===== Input material =====

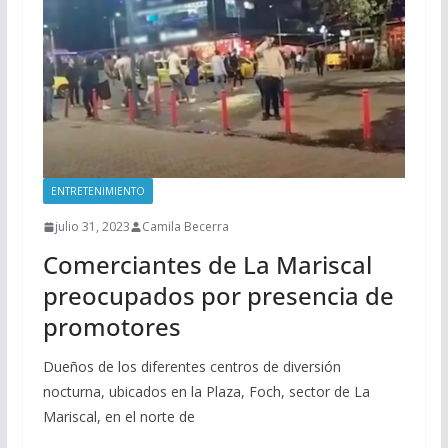
ENTRETENIMIENTO
julio 31, 2023
Camila Becerra
Comerciantes de La Mariscal
preocupados por presencia de
promotores
Dueños de los diferentes centros de diversión
nocturna, ubicados en la Plaza, Foch, sector de La
Mariscal, en el norte de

=====

Task instructions
Give the count of lines in the data above that hold the string "Mariscal", with no additional words.

Solution
2